■ TO DO
Determine how many lines below contain the word "from", then write that number by itself.

○ ○ ○

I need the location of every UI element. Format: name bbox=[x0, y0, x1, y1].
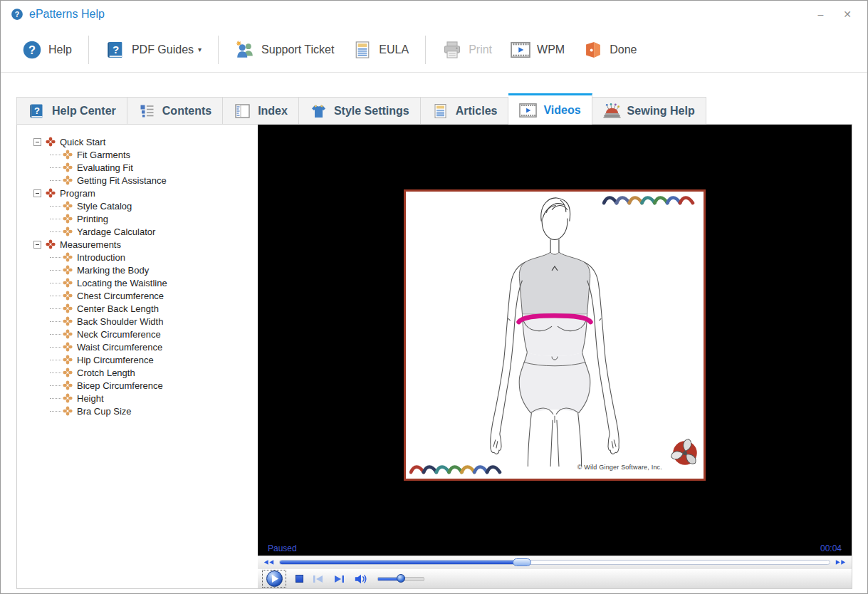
tree-connector-line bbox=[50, 270, 61, 271]
tab-articles[interactable]: Articles bbox=[421, 97, 509, 125]
tab-label: Sewing Help bbox=[627, 105, 695, 118]
tree-item[interactable]: Locating the Waistline bbox=[17, 276, 258, 289]
tree-connector-line bbox=[50, 347, 61, 348]
pdf-guides-button[interactable]: ?PDF Guides▾ bbox=[98, 36, 209, 64]
fast-forward-icon[interactable] bbox=[835, 559, 846, 566]
tree-item[interactable]: Printing bbox=[17, 212, 258, 225]
topic-icon bbox=[63, 329, 73, 339]
tree-item-label: Style Catalog bbox=[77, 201, 132, 212]
tree-item[interactable]: Chest Circumference bbox=[17, 289, 258, 302]
volume-thumb[interactable] bbox=[397, 574, 405, 583]
index-page-icon bbox=[234, 103, 251, 120]
tree-item[interactable]: Hip Circumference bbox=[17, 353, 258, 366]
help-content-area: Quick StartFit GarmentsEvaluating FitGet… bbox=[16, 124, 852, 589]
tab-label: Help Center bbox=[52, 105, 116, 118]
tab-sewing-help[interactable]: Sewing Help bbox=[592, 97, 706, 125]
tree-connector-line bbox=[50, 360, 61, 360]
done-label: Done bbox=[610, 43, 637, 56]
topic-icon bbox=[63, 303, 73, 313]
topic-icon bbox=[63, 342, 73, 352]
tree-item[interactable]: Fit Garments bbox=[17, 148, 258, 161]
done-button[interactable]: Done bbox=[576, 36, 644, 64]
contents-list-icon bbox=[138, 103, 156, 120]
volume-slider[interactable] bbox=[377, 577, 424, 581]
tree-item[interactable]: Neck Circumference bbox=[17, 328, 258, 340]
document-icon bbox=[352, 40, 372, 60]
tree-item[interactable]: Measurements bbox=[17, 238, 258, 251]
topic-icon bbox=[63, 226, 73, 236]
pdf-guides-label: PDF Guides bbox=[132, 43, 194, 56]
next-button[interactable] bbox=[333, 575, 345, 583]
topics-tree: Quick StartFit GarmentsEvaluating FitGet… bbox=[17, 125, 258, 588]
tree-item-label: Bicep Circumference bbox=[77, 380, 163, 391]
tree-item[interactable]: Crotch Length bbox=[17, 366, 258, 379]
tab-label: Style Settings bbox=[334, 105, 409, 118]
player-status-row: Paused 00:04 bbox=[258, 541, 852, 556]
help-label: Help bbox=[48, 43, 72, 56]
tree-item[interactable]: Bra Cup Size bbox=[17, 405, 258, 417]
tree-item-label: Quick Start bbox=[60, 137, 105, 147]
video-screen[interactable]: © Wild Ginger Software, Inc. bbox=[258, 125, 852, 556]
tree-item[interactable]: Yardage Calculator bbox=[17, 225, 258, 238]
shirt-icon bbox=[310, 103, 328, 120]
mute-button[interactable] bbox=[354, 573, 368, 585]
tree-item-label: Evaluating Fit bbox=[77, 162, 133, 173]
tree-item[interactable]: Back Shoulder Width bbox=[17, 315, 258, 328]
tree-item[interactable]: Marking the Body bbox=[17, 264, 258, 276]
tree-item[interactable]: Getting Fit Assistance bbox=[17, 174, 258, 187]
wpm-button[interactable]: WPM bbox=[503, 36, 572, 64]
tree-collapse-toggle[interactable] bbox=[33, 138, 41, 146]
tree-item[interactable]: Center Back Length bbox=[17, 302, 258, 315]
topic-icon bbox=[63, 380, 73, 390]
seek-bar[interactable] bbox=[279, 560, 830, 565]
seek-row bbox=[258, 556, 852, 568]
tab-index[interactable]: Index bbox=[223, 97, 299, 125]
minimize-button[interactable]: – bbox=[817, 9, 823, 19]
printer-icon bbox=[442, 40, 462, 60]
topic-icon bbox=[63, 278, 73, 288]
support-ticket-button[interactable]: Support Ticket bbox=[228, 36, 341, 64]
tab-label: Contents bbox=[162, 105, 211, 118]
tab-videos[interactable]: Videos bbox=[508, 93, 592, 125]
topic-icon bbox=[63, 291, 73, 301]
tree-item-label: Bra Cup Size bbox=[77, 406, 132, 417]
topic-group-icon bbox=[46, 239, 56, 249]
topic-icon bbox=[63, 214, 73, 224]
tree-item[interactable]: Waist Circumference bbox=[17, 340, 258, 353]
copyright-caption: © Wild Ginger Software, Inc. bbox=[577, 464, 662, 471]
tree-item[interactable]: Quick Start bbox=[17, 135, 258, 148]
tree-connector-line bbox=[50, 385, 61, 386]
stop-button[interactable] bbox=[296, 575, 303, 583]
tree-item-label: Printing bbox=[77, 214, 108, 224]
tree-item-label: Locating the Waistline bbox=[77, 278, 167, 288]
rewind-icon[interactable] bbox=[263, 559, 274, 566]
tree-item[interactable]: Height bbox=[17, 392, 258, 405]
tree-item[interactable]: Program bbox=[17, 187, 258, 199]
tree-item[interactable]: Introduction bbox=[17, 251, 258, 264]
play-icon bbox=[266, 570, 283, 587]
tab-contents[interactable]: Contents bbox=[127, 97, 223, 125]
tree-connector-line bbox=[50, 155, 61, 155]
previous-button[interactable] bbox=[313, 575, 324, 583]
tree-connector-line bbox=[50, 321, 61, 322]
tree-item[interactable]: Evaluating Fit bbox=[17, 161, 258, 174]
tab-style-settings[interactable]: Style Settings bbox=[299, 97, 421, 125]
help-button[interactable]: ?Help bbox=[15, 36, 79, 64]
tree-collapse-toggle[interactable] bbox=[33, 189, 41, 197]
close-button[interactable]: ✕ bbox=[843, 9, 852, 19]
filmstrip-icon bbox=[519, 102, 537, 119]
tree-item-label: Center Back Length bbox=[77, 303, 159, 314]
tree-collapse-toggle[interactable] bbox=[33, 241, 41, 249]
tab-help-center[interactable]: ?Help Center bbox=[16, 97, 127, 125]
seek-thumb[interactable] bbox=[513, 558, 531, 566]
eula-button[interactable]: EULA bbox=[345, 36, 416, 64]
tree-item-label: Neck Circumference bbox=[77, 329, 161, 340]
topic-icon bbox=[63, 252, 73, 262]
play-button[interactable] bbox=[262, 570, 286, 588]
topic-icon bbox=[63, 162, 73, 172]
tree-item[interactable]: Bicep Circumference bbox=[17, 379, 258, 392]
tree-item[interactable]: Style Catalog bbox=[17, 199, 258, 212]
topic-icon bbox=[63, 355, 73, 365]
help-circle-icon: ? bbox=[22, 40, 42, 60]
player-status: Paused bbox=[268, 543, 297, 553]
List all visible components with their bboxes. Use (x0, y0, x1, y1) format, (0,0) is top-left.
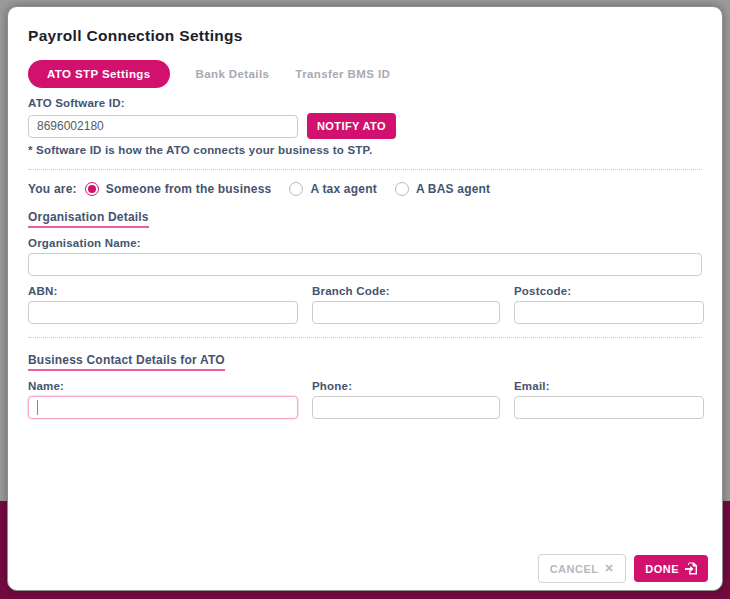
tab-transfer-bms-id[interactable]: Transfer BMS ID (295, 68, 390, 80)
divider (28, 169, 702, 170)
notify-ato-button[interactable]: NOTIFY ATO (307, 113, 396, 139)
radio-someone-from-business-label[interactable]: Someone from the business (106, 182, 272, 196)
payroll-connection-settings-dialog: Payroll Connection Settings ATO STP Sett… (7, 6, 723, 591)
organisation-name-label: Organisation Name: (28, 237, 702, 249)
tab-ato-stp-settings[interactable]: ATO STP Settings (28, 60, 170, 88)
divider (28, 337, 702, 338)
cancel-button[interactable]: CANCEL ✕ (538, 554, 627, 583)
cancel-button-label: CANCEL (550, 563, 599, 575)
branch-code-label: Branch Code: (312, 285, 500, 297)
contact-name-input[interactable] (28, 396, 298, 419)
software-id-note: * Software ID is how the ATO connects yo… (28, 144, 702, 156)
abn-label: ABN: (28, 285, 298, 297)
contact-name-label: Name: (28, 380, 298, 392)
tab-bar: ATO STP Settings Bank Details Transfer B… (28, 60, 702, 88)
radio-bas-agent-label[interactable]: A BAS agent (416, 182, 490, 196)
text-caret (37, 400, 38, 415)
software-id-label: ATO Software ID: (28, 97, 702, 109)
postcode-input[interactable] (514, 301, 704, 324)
radio-tax-agent-label[interactable]: A tax agent (310, 182, 376, 196)
contact-email-input[interactable] (514, 396, 704, 419)
dialog-footer: CANCEL ✕ DONE (538, 554, 708, 583)
postcode-label: Postcode: (514, 285, 704, 297)
radio-someone-from-business[interactable] (85, 182, 99, 196)
close-icon: ✕ (605, 562, 615, 575)
done-button-label: DONE (645, 563, 679, 575)
abn-row: ABN: Branch Code: Postcode: (28, 285, 702, 324)
tab-bank-details[interactable]: Bank Details (196, 68, 270, 80)
save-exit-icon (685, 562, 697, 575)
done-button[interactable]: DONE (634, 555, 708, 582)
radio-bas-agent[interactable] (395, 182, 409, 196)
contact-row: Name: Phone: Email: (28, 380, 702, 419)
organisation-details-heading: Organisation Details (28, 210, 149, 228)
branch-code-input[interactable] (312, 301, 500, 324)
business-contact-details-heading: Business Contact Details for ATO (28, 353, 225, 371)
abn-input[interactable] (28, 301, 298, 324)
software-id-section: ATO Software ID: NOTIFY ATO * Software I… (28, 97, 702, 156)
dialog-title: Payroll Connection Settings (28, 27, 702, 45)
you-are-row: You are: Someone from the business A tax… (28, 182, 702, 196)
organisation-name-field: Organisation Name: (28, 237, 702, 276)
you-are-label: You are: (28, 182, 77, 196)
contact-phone-input[interactable] (312, 396, 500, 419)
software-id-input[interactable] (28, 115, 298, 138)
radio-tax-agent[interactable] (289, 182, 303, 196)
contact-email-label: Email: (514, 380, 704, 392)
organisation-name-input[interactable] (28, 253, 702, 276)
contact-phone-label: Phone: (312, 380, 500, 392)
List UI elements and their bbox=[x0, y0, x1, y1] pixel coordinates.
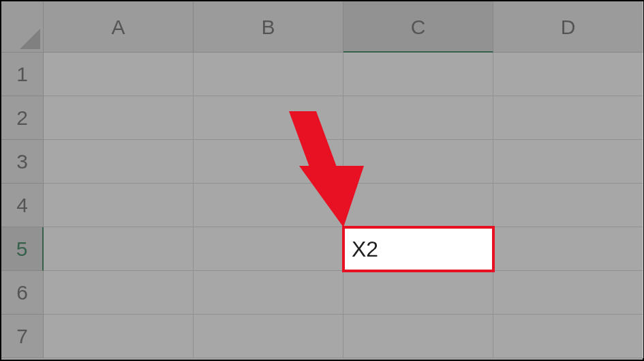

○ ○ ○

■ EXERCISE RESULT
3